Some tree company that my ex-wife hired left about 2" on branches last year.
Is it OK to cut them back to 3/4", back to the branch collar now? Should I wait for fall?
 
sure pynonnen, the sooner the better...but make sure to leave the collar intact.
 
ukearns, you can't hurt the redwood, imo. The liquid amber would be a different story. My guess is it already has scaffold branches established below 10 feet. If possible, do the cutting gradually, as treeseer stated...perhaps leaving a portion of the branch, cut to a lateral...then it can be cut all the way back in a year or two...

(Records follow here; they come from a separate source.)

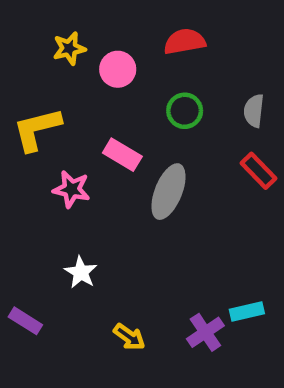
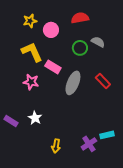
gray semicircle: (254, 111) -> (98, 42), moved, turned 112
yellow L-shape: (37, 129) -> (32, 52), moved, turned 80
red rectangle: (258, 171) -> (103, 81), moved
purple rectangle: (25, 321) -> (11, 121), moved
yellow arrow: (129, 337) -> (56, 146), turned 64

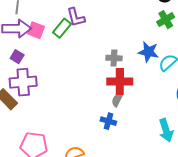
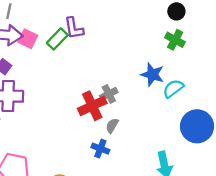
green cross: (166, 20) -> (175, 40), turned -36
gray cross: (114, 58) -> (109, 94), moved, turned -35
red cross: (120, 82) -> (92, 106), moved, turned -30

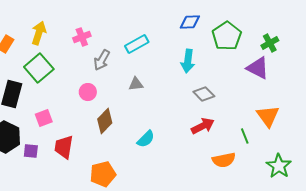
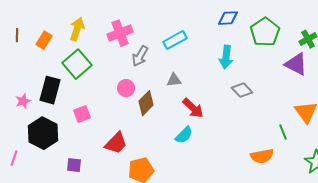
pink cross: (82, 37) -> (120, 33), size x1.4
brown diamond: (105, 121) -> (146, 103), moved
red arrow: (203, 126) -> (193, 108), moved, turned 70
red trapezoid: (64, 147) -> (116, 143), moved, turned -145
purple square: (31, 151) -> (74, 165), moved

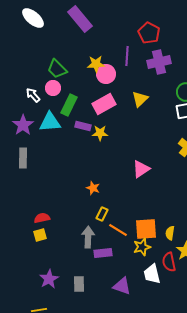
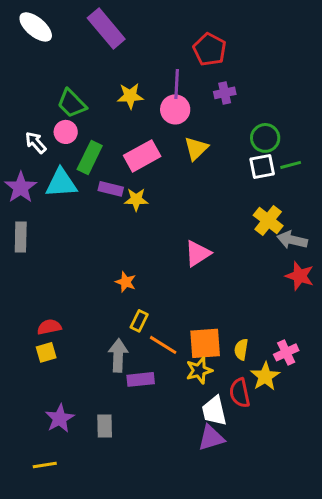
purple cross: (159, 62) -> (225, 93), size x0.6
pink circle: (106, 74) -> (175, 109), moved
purple triangle: (122, 286) -> (211, 438), moved, turned -36

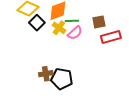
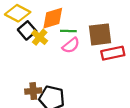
brown square: (99, 22) -> (100, 34), size x1.5
yellow cross: (59, 28) -> (40, 37), moved

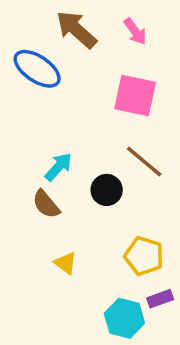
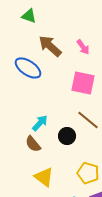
yellow triangle: (66, 263) -> (44, 177), size x1.5

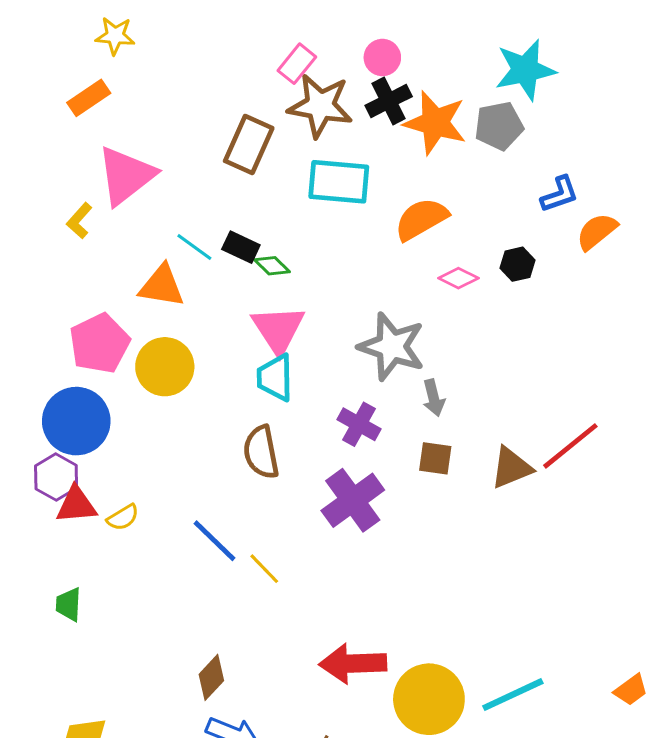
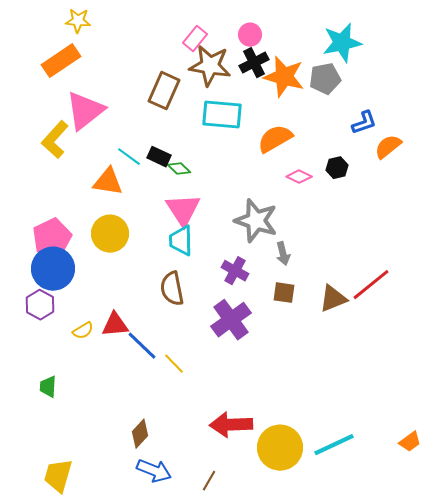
orange rectangle: (89, 98) -> (61, 61), size x1.4
yellow L-shape: (79, 221) -> (55, 140), size x1.6
pink pentagon: (100, 343) -> (52, 238), moved
red triangle: (76, 505) -> (115, 325), moved

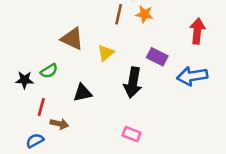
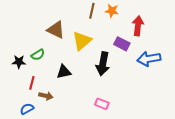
red arrow: (197, 31) -> (138, 26), moved
yellow triangle: (106, 53) -> (82, 41), size x1.5

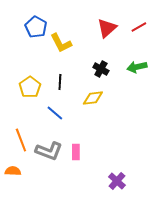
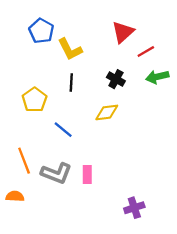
red line: (139, 27) -> (146, 52), moved
black line: (60, 82) -> (71, 83), moved
purple cross: (117, 181) -> (134, 208), turned 30

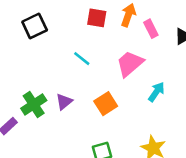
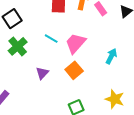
pink trapezoid: (130, 64) -> (76, 43), moved
green cross: (34, 104) -> (18, 46), moved

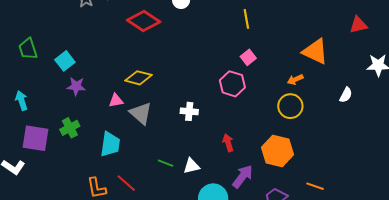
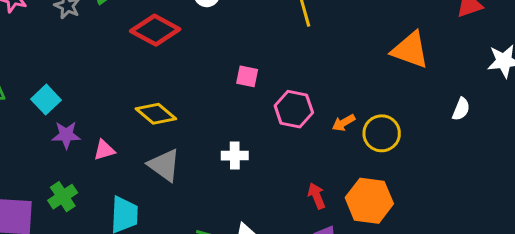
pink square: (248, 57) -> (247, 76), moved, turned -35
yellow diamond: (139, 78) -> (156, 114), turned 32
orange arrow: (295, 79) -> (344, 123), moved
pink triangle: (116, 101) -> (104, 150), moved
red arrow: (228, 143) -> (317, 196), moved

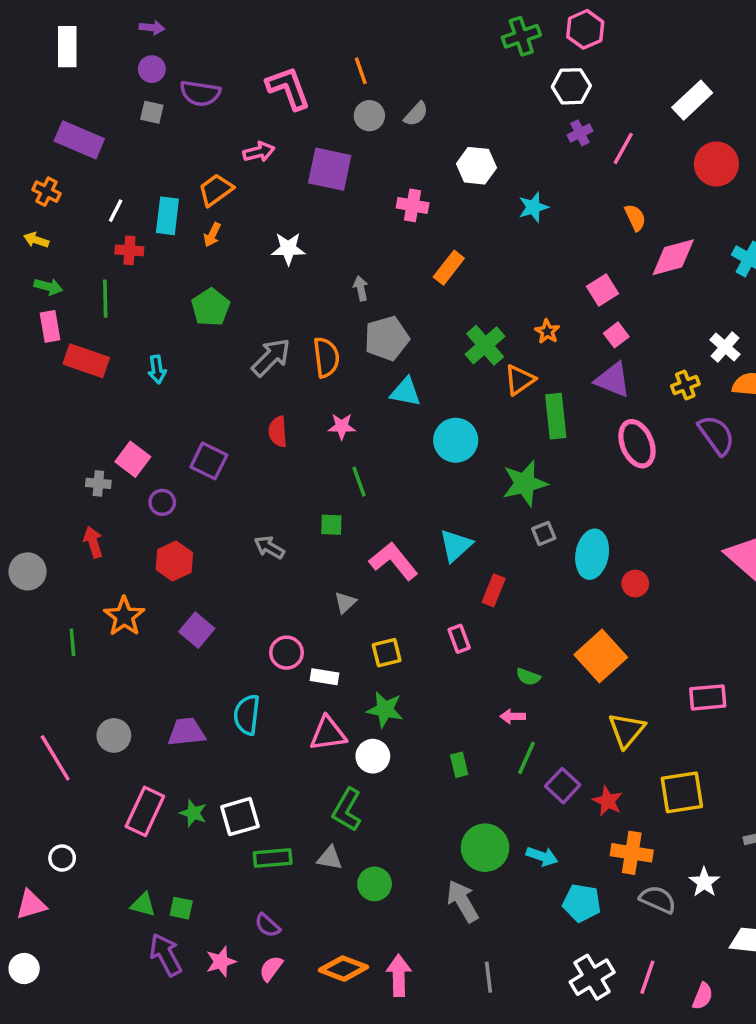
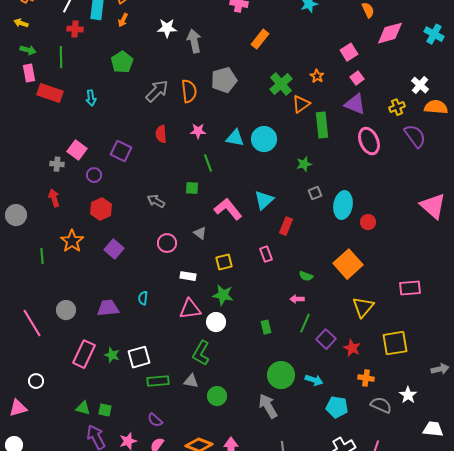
gray arrow: (361, 288) -> (194, 41), moved, size x1.6
cyan triangle: (406, 392) -> (235, 138), moved
green star: (525, 483) -> (304, 164), size x0.6
gray triangle: (345, 603) -> (200, 233), turned -40
pink circle: (287, 653) -> (167, 243), moved
cyan semicircle: (247, 715) -> (143, 298), size x0.6
orange cross: (632, 853) -> (366, 378), size x0.7

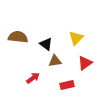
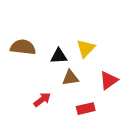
yellow triangle: (76, 38) -> (86, 48), moved
black triangle: (46, 44) -> (59, 56), turned -40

Often a tree has minor branches below the scaffold limbs. These can be removed pretty safely, especially if they are say only 10-15% the diameter of the trunk at their points of attachment.
 
rbtree said:
sure pynonnen, the sooner the better...but make sure to leave the collar intact.
Sounds like the ex-wife had poor taste in tree companies, too. The more I look at collars, the more I see a number of rings of tissue that could be called a collar. I try to pick the one that looks the best, that will close the fastest. 2" on most trees is a stub that invites rot into the heart of the tree. But then again I've made cuts further from the trunk than that.

Can you post a picture?
 
Collars and natural targets, seek and ye may find

Ran across this in a tree today; you can see hypoxylon (aka Ustulina deusta?) canker infection in a dead branch stopping at the collar. pic 2 show a cut that left too much decay imo; pic 3 eradicated most of it; hate to get that close but with an active pathogen like that I figured best to get it out. 2nd thoughts now; did I go too far?

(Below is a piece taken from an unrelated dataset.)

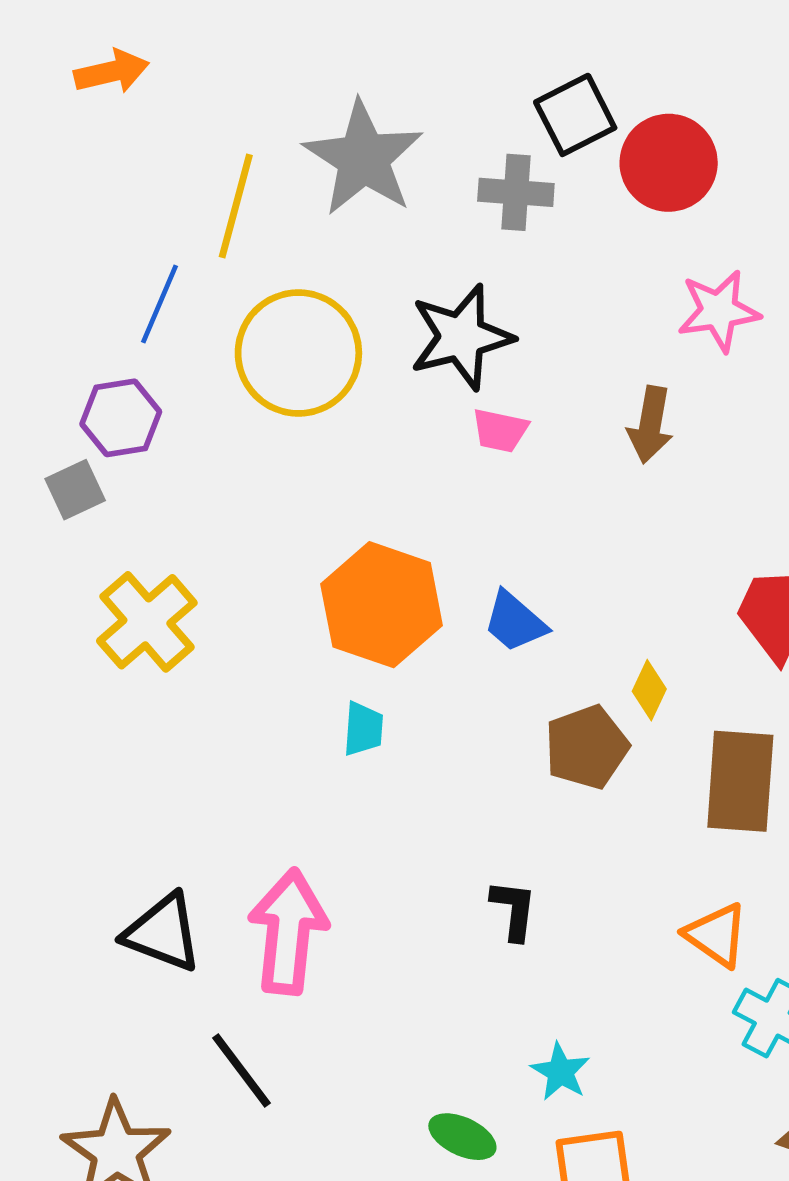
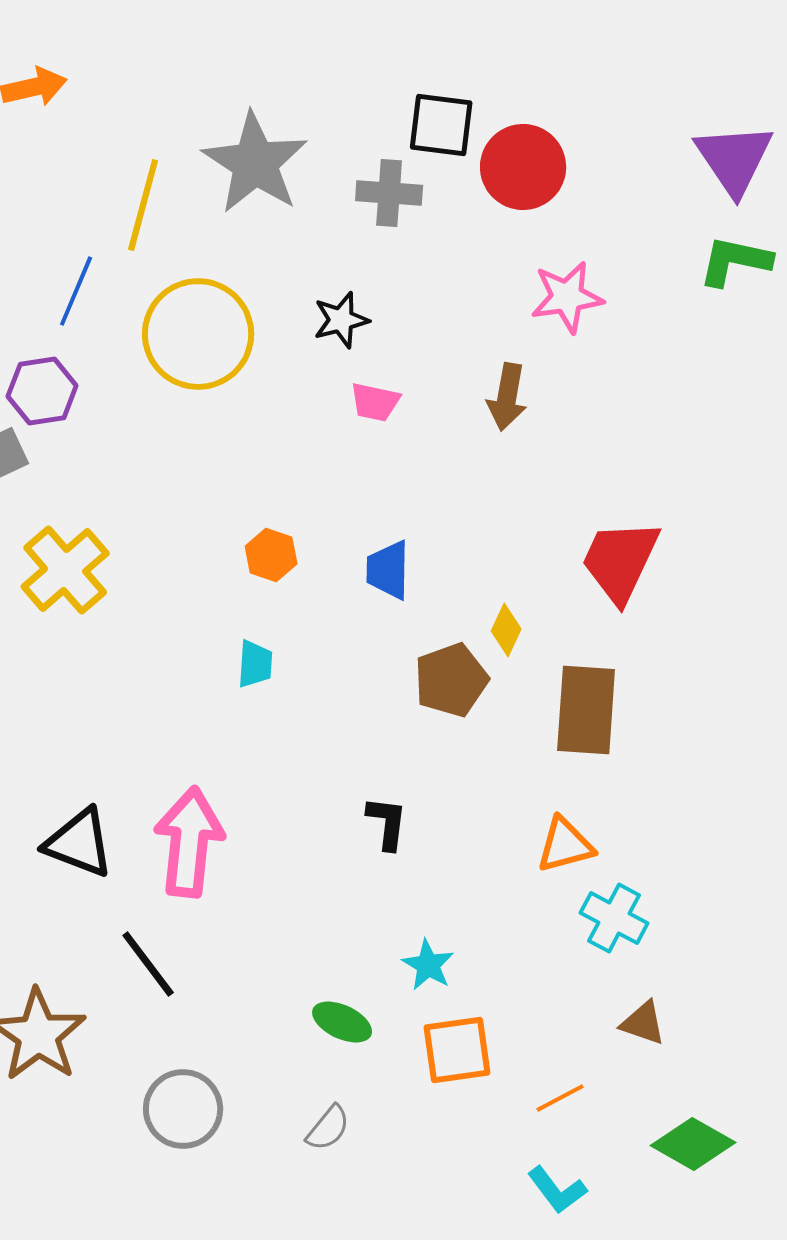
black square: (575, 115) -> (441, 125), turned 34
black star: (461, 337) -> (341, 320), size x0.6
orange hexagon: (382, 605) -> (271, 555), size x0.5
blue trapezoid: (515, 622) -> (388, 570), turned 50
orange triangle: (716, 935) -> (565, 845), turned -50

pic 4 is of a stub that grew a cute lil shroom; imagine the mycelia busting into the trunk because someone left a honkin horizontal stub like that!
Pics on next post.
 
Last edited:
treeseer - when you cut off a limb like that and still see decay, do you ever use a router to hollow the stump out to the healthy tissue, like a dentist would do to a tooth?
 
JamesTX said:
treeseer - when you cut off a limb like that and still see decay, do you ever use a router to hollow the stump out to the healthy tissue, like a dentist would do to a tooth?
do not have a portable router to use in tree but yes I do excavate rot with the tip of my handsaw or other tool. If it's in reach of a hose I'll flush it, and if pathogen pressure is strong I'll disinfect with 10% bleach.

I agree the dentist analogy is useful here. Routing/digging out decay definitely preferable to cutting into collar imo; the second cut would still be considered a proper shigo natural target cut I think; should've made a sideview pic too.